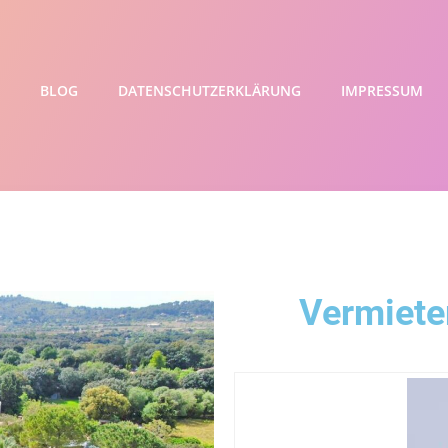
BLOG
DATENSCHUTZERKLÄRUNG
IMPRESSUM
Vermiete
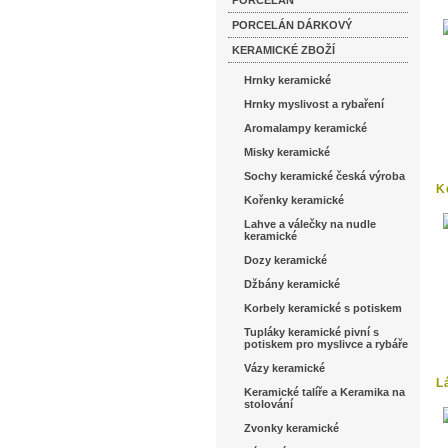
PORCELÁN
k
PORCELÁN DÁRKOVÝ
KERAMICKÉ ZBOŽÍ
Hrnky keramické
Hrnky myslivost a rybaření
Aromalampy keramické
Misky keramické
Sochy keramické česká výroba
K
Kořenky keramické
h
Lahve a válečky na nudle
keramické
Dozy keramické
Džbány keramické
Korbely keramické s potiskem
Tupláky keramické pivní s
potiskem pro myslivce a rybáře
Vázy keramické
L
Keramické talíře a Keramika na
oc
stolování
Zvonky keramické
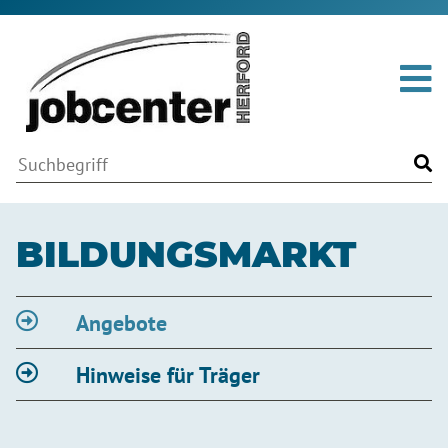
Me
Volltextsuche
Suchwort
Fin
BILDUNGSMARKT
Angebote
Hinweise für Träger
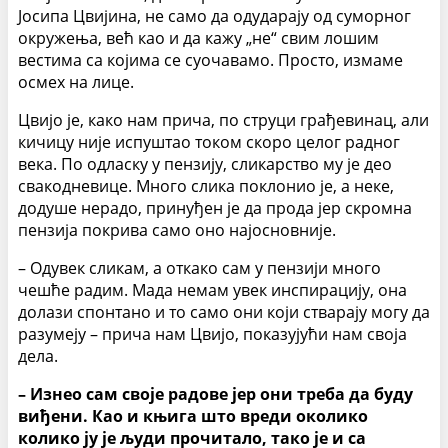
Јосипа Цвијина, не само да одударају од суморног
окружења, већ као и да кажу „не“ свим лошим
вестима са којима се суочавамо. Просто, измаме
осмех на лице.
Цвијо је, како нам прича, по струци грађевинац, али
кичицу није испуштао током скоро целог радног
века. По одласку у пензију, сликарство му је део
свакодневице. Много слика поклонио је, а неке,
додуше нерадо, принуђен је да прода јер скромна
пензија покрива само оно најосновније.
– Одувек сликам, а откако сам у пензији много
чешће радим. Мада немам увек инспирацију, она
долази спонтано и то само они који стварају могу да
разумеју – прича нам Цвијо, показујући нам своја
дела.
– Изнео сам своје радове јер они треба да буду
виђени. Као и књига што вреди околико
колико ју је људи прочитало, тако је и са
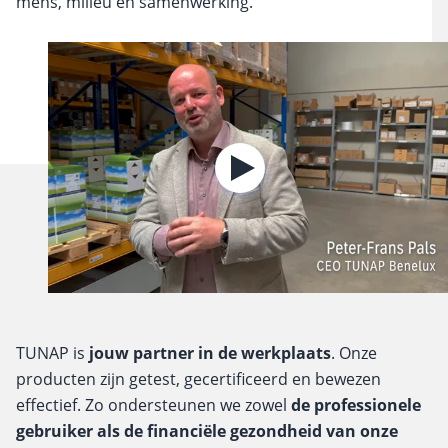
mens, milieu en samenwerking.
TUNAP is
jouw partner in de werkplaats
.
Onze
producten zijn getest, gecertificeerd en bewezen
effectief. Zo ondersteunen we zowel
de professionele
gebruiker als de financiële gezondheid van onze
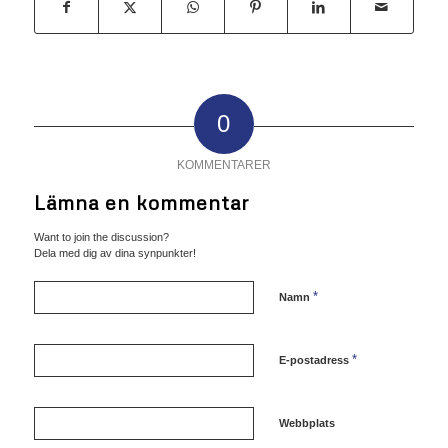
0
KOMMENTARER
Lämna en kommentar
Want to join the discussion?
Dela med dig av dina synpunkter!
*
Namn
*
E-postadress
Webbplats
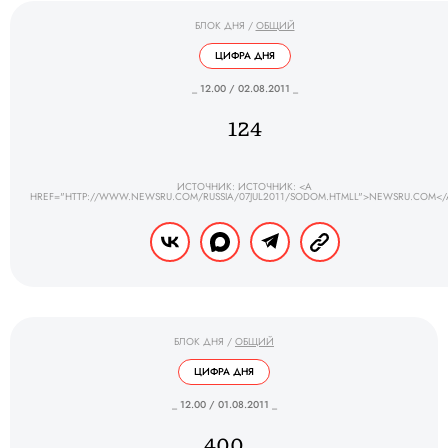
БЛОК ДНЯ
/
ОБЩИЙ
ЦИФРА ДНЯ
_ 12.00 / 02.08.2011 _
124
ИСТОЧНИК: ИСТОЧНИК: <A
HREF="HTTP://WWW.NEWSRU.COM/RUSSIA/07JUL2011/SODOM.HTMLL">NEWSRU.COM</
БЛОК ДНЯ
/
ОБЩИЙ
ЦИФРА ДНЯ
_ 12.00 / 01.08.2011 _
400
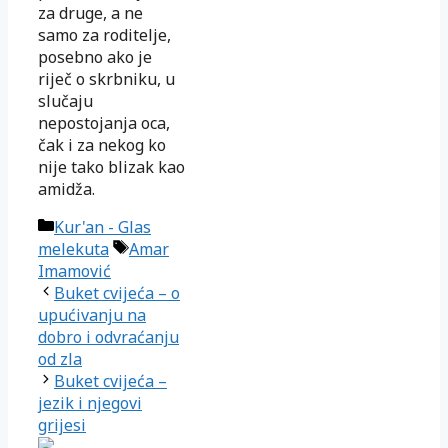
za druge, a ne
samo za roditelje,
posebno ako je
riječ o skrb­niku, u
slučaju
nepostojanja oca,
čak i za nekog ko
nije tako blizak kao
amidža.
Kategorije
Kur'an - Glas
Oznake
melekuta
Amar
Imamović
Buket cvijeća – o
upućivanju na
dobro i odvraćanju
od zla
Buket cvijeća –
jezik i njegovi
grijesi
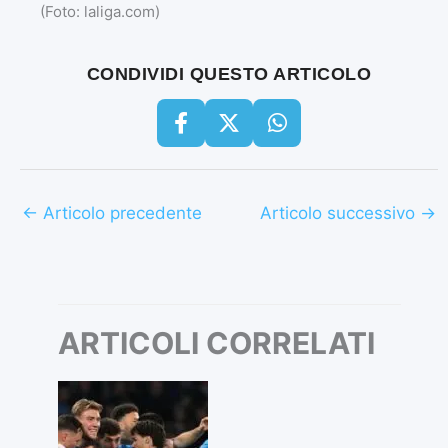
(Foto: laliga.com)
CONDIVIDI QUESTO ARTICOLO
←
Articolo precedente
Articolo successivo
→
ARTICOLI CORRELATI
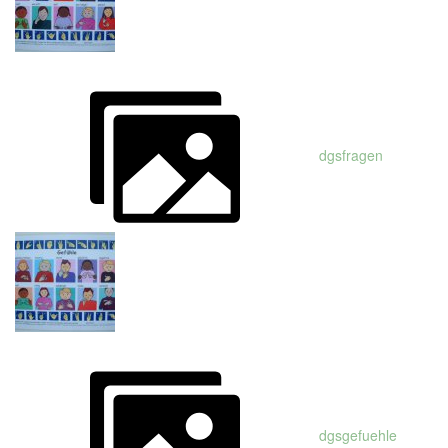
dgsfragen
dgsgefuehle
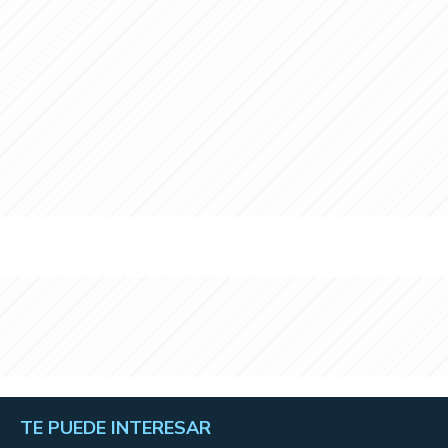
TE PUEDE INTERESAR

* * * * * * *

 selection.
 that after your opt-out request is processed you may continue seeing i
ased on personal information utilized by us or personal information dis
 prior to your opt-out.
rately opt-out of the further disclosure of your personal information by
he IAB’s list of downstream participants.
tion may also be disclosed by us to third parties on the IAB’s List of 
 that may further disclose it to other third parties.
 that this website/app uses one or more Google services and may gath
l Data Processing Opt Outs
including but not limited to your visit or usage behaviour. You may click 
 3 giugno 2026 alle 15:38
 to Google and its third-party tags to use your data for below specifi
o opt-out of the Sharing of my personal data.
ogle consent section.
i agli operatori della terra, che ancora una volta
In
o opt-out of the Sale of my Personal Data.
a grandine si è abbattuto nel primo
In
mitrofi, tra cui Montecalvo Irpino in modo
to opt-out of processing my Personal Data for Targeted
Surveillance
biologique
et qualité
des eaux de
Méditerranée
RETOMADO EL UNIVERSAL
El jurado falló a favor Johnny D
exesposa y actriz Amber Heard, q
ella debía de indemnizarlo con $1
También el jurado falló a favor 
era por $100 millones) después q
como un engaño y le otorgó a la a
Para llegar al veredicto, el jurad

* * * * * * *

Check each line of the entries above, and show every one holding the word "jurado".

Answer to this task:
El jurado falló a favor Johnny D
También el jurado falló a favor 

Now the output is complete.